私は、普段、ほとんど運転しない。しょっちゅうバッテリーがあがって、先述のソニー損保を呼ぶ羽目になっている。そのことが事故に影響していることも否めない。もう70歳を大きく超えた。この1月に車検が2年で満期になった。コロナは定年になった時に買ってもう12年。しかしその間に3万キロ足らずしか走っていない。免許も6月に更新である。そこでよほど廃車にして運転はやめようかと考えた。しかし友人等に聞いてみるとこの年齢ではいくらなんでも若い。そこで次の定期検査まで待とうと考えた。70歳を越えると高齢者講習も受けねばならぬが、それも受けた。そんな状況での追突事故。

そういえばあの場所は追突事故の相当起こりやすい場所であるらしい。料金所を出てから降口までの距離が長い。混みやすい。そういえば左右には「追突事故注意」の幟がずらりと並んでいた。

今日車を運転する気になったのはやはりバッテリー上がりの警戒。それにもう一つ、昨日孫娘の大学合格祝いをやったが、そのことを所沢の墓に眠っている亡妻に報告してみたい気になった。亡妻は長い闘病生活の末、18年前膠原病でなくなった。52歳であったか。その彼女が死の床に合ったとき孫娘が初節句を迎えた。先方の希望で木彫りの内裏様を贈った。その時彼女が「初孫の節句まで生きることができた。」と嬉しそうにしていたのを思い出す。

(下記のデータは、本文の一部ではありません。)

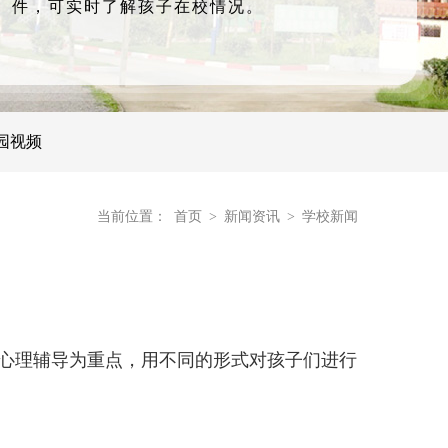
件，可实时了解孩子在校情况。
园视频
当前位置：
首页
>
新闻资讯
>
学校新闻
心理辅导为重点，用不同的形式对孩子们进行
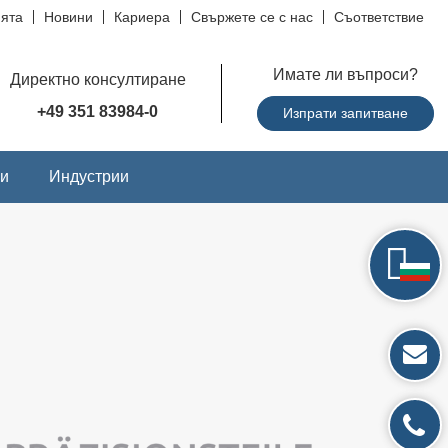
ята
Новини
Кариера
Свържете се с нас
Съответствие
Имате ли въпроси?
Директно консултиране
+49 351 83984-0
Изпрати запитване
и
Индустрии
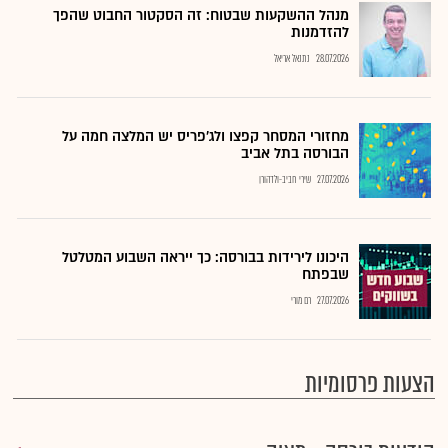
מנהל ההשקעות שבטוח: זה הסקטור החבוט שהפך
להזדמנות
28.07.2026
נתנאל אריאל
מחזורי המסחר קפצו ולג'פריס יש המלצה חמה על
הבורסה בתל אביב
27.07.2026
שירי חביב-ולדהורן
היכונו לירידות בבורסה: כך ייראה השבוע המטלטל
שבפתח
27.07.2026
רם מורי
הצעות פרסומיות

順調に運転し、所沢聖地霊園には10時ころ着いた。次女の亭主のお母さんもここに眠っているから、そちらと合わせて二カ所お参り。人影はあまり多いようには感じなかった。花を添え、線香をたき、手を合わせ、亡妻に語りかけた。「人は死と共にすべてを失う。」と少し感傷的になった。その帰り道での事故。

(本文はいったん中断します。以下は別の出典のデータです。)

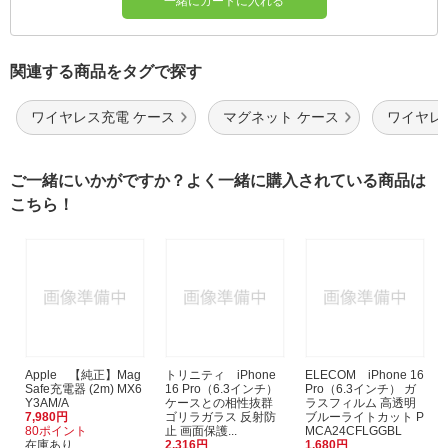
一緒にカートに入れる
関連する商品をタグで探す
ワイヤレス充電 ケース
マグネット ケース
ワイヤレ
ご一緒にいかがですか？よく一緒に購入されている商品は
こちら！
Apple 【純正】Mag
トリニティ iPhone
ELECOM iPhone 16
Safe充電器 (2m) MX6
16 Pro（6.3インチ）
Pro（6.3インチ） ガ
Y3AM/A
ケースとの相性抜群
ラスフィルム 高透明
7,980円
ゴリラガラス 反射防
ブルーライトカット P
80ポイント
止 画面保護...
MCA24CFLGGBL
在庫あり
2,316円
1,680円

色々処理に手間取り、家には2時ころになってようやく戻った。今日はAさんと夕食を取る予定になっていたが、その準備をする気にもならぬ。あのガツンという衝撃が頭から離れぬ。「これも人生の一経験」と自分を慰めるが、それに随分無駄な金を使うものだとも感じる。

こちらの車の修理は25万では終わらないような気もする。昔テニスに行った折、赤信号停止中にぶつけられたことがある。あの時もだいぶ後ろをやられた。修理費用が確か30万位かかったのを覚えている。もっとも其の時は当然向こうが払ったが・・・・。

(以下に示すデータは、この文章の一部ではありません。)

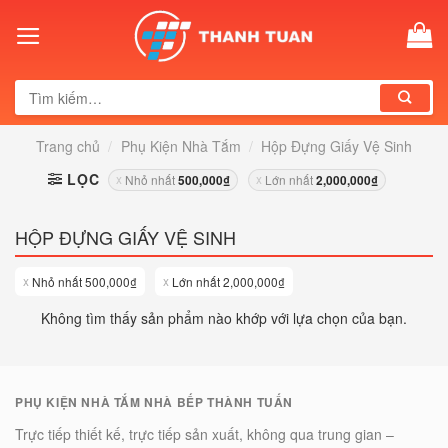
Skip
to
content
Tìm
kiếm:
Trang chủ
/
Phụ Kiện Nhà Tắm
/
Hộp Đựng Giấy Vệ Sinh
LỌC
Nhỏ nhất
Lớn nhất
500,000
₫
2,000,000
₫
HỘP ĐỰNG GIẤY VỆ SINH
Nhỏ nhất
500,000
₫
Lớn nhất
2,000,000
₫
Không tìm thấy sản phẩm nào khớp với lựa chọn của bạn.
PHỤ KIỆN NHÀ TẮM NHÀ BẾP THÀNH TUẤN
Trực tiếp thiết kế, trực tiếp sản xuất, không qua trung gian –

25万を超えた分であるからそれほどにはなるまいが、海外旅行に行く費用などを考えると随分高く感じる。もったいなく感じる。その上ソニー損保は「今回保険で払えますが、来年度から保険適用の際の等級が三つ下がります。5万円台のものが同じ内容で9万円台になります。」そうか、保険会社はこうやって事故処理料金を回収するのだ、とも感じた。

夕方、ようやくタイに赴任していた息子から帰国した、との電話があった。来週にでも我が家に来るのかもしれない。この際やっぱり運転をやめるか?と弱気な考えが頭をかすめる。元気なく、Aさんとの夕食もあっさり済ませ、早めに床に就いた。Aさんは「でも大事故でなくてよかった。」と安心した様子であったが・・・・。